Book Review: The Grating Gatsby
Summary: 2 Stars

This is the unfortunate case of the reputation making the novel, rather than the other way around. I found "the Great Gatsby" very dissapointing. Its said to be the greatest American novel of all time, yet I found it largely uninteresting and poorly written (in light of its reputation, that is). The characters are not dymanic, and the novel's apparent focus -- that the wealthy, petty, aloof inhabitants of both East and West Egg are interchangeable -- is made evident during the first chapter. The novel centers on a host of blase characters - Gatsby chief among them -- whose lavish parties are attended by strangers, and whose funerals are attended by nobody.

This is not the "Great American Novel" - actually, its far too short to qualify as a NOVEL. Novella, maybe. Limerick, more like it. only limericks are at least amusing.

Theme One: Old money, new money, the perceived difference in the have's and have more's. Whether East Egg, West Egg or Fried Egg, its nothing more than a distinction without difference. I found the same message in Dr. Seusss's story of the Sneeches - and at least that rhymed.

Theme 2: You can't escape the past. Thanks, Nostradummy. The past repeats itself. Much like Fitzgerald's tired themes and characters.

Theme 3: Love = jealousy. There is no great romance here. This much is evident when Gatsby admits to Daisy that it is not her love that he desires, but for to have loved no other, even in the past. The much-lauded green light at the end of the dock? Just another symbol of petty jealousy, not the sign of "hope" as some commentators believe.

But is not the bland characters that make this novel unworthy of its reputation; it is the fact that the characters are fully fleshed out by page 20, and remain static throughout the remainder of the novel. Read Dr. Seuss instead. You'll read the same themes in the same amount of time, and if you're going to write on the level of a 6-year-old, you may as well do it intentionally.

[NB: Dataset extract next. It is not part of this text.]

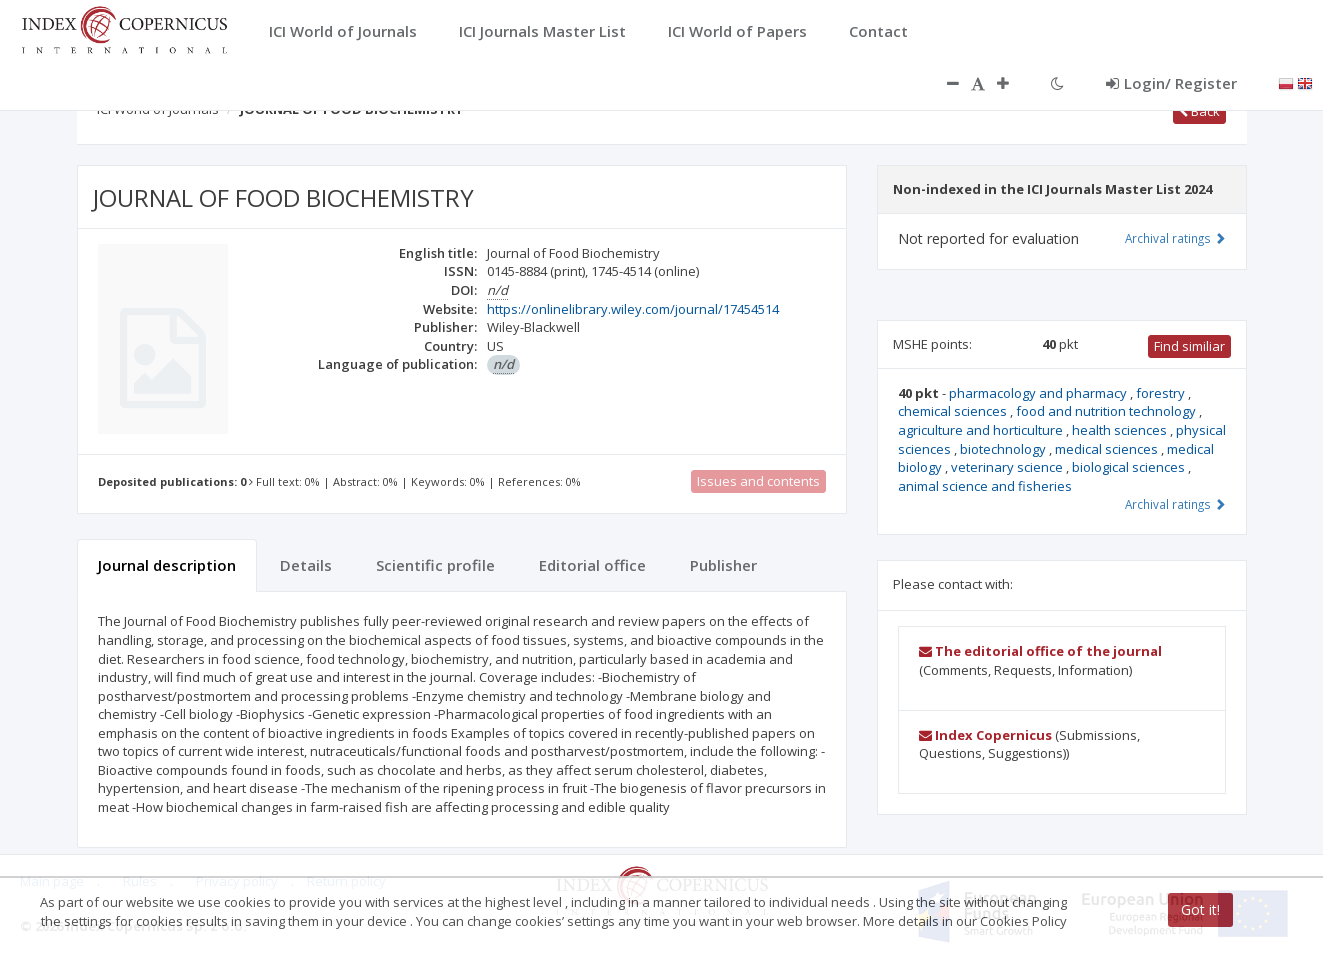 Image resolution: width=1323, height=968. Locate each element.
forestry (1162, 393)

Book Review: Gatsby, The Great Lie
Summary: 4 Stars

Personally this is the second time I have read The Great Gatsby, the first time in college and now 20 plus years later. I had remembered the main storyline but had forgotten what a good read the book can be. Fitzgerald provides a nicely written, not overly long or multifaceted story that is full of complexity and insight into America in the 1920s (and in some ways today).

Everyone's life in the story seems to be based on or involves a lie (Tom and Daisy in their marriage, Daisy in her role in the death of Myrtle, Jordon's success in her profession, Myrtle and Wilson in their marriage, Meyer Wolfsheim's notoriety, and of course Gatsby in his whole being). Even Myrtle's sister Catherine, a minor character, lies when arriving at the site of her sister's death. All of these lies exist under the ever vigilant eyes of Dr. T. J. Eckleburg, though no one seems to have any reservation about being watched. Nick, our narrator, claims he is one of the few honest people he has ever known. Yet he is complacent and allows the lies to occur and, in some cases, is an actual accomplice in the carrying forth of many of the lies. Does this make him a liar, or worse.

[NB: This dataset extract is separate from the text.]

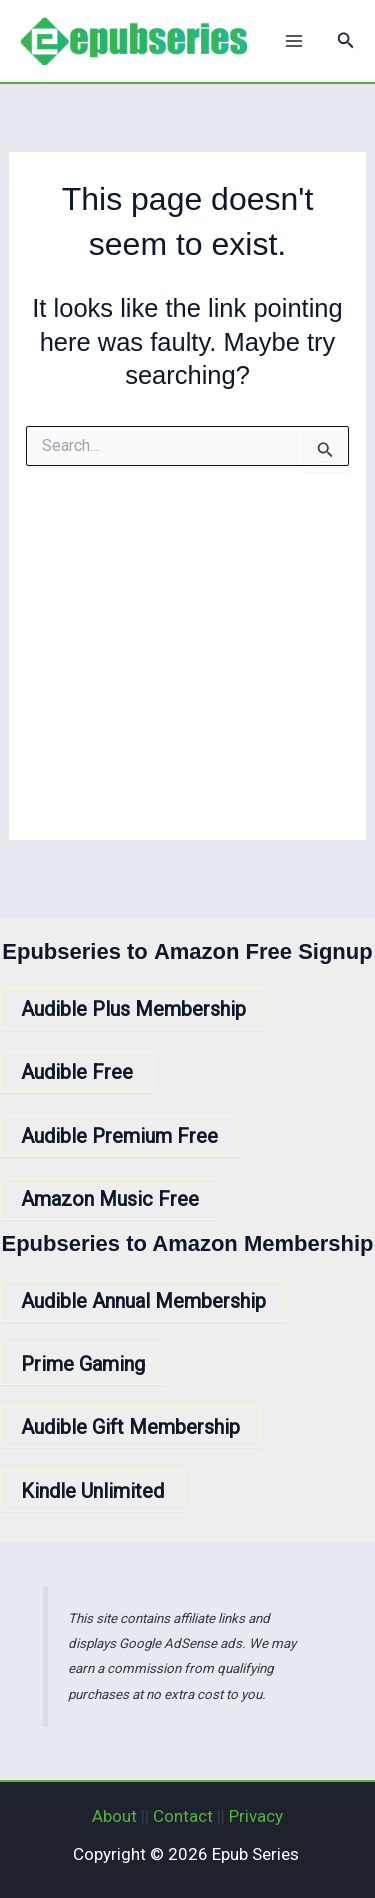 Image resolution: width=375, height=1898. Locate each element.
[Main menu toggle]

Though ultimately a story, or statement, about 1920's America the story contains a timeless theme, true wealth can correct a lot of wrongs. Tom and Daisy left a horrible trail behind them. Their wealth will allow them to move forward with little to no impact. While many of the others are not poor they lack the means, financially and mentally, to move forward the way Toms and Daisy's wealth allows them to do.

Was Jay Gatsby great as supposed in the title, I don't know. Nick seemed to have been converted to believing so at the end after despising him earlier. Better than the whole lot he states. But can some who is completely a fabrication be great? The obvious answer is yes as we have seen it through the ages but I don't know about Gatsby.

Enjoy the book. It's a great read that has multiple layers.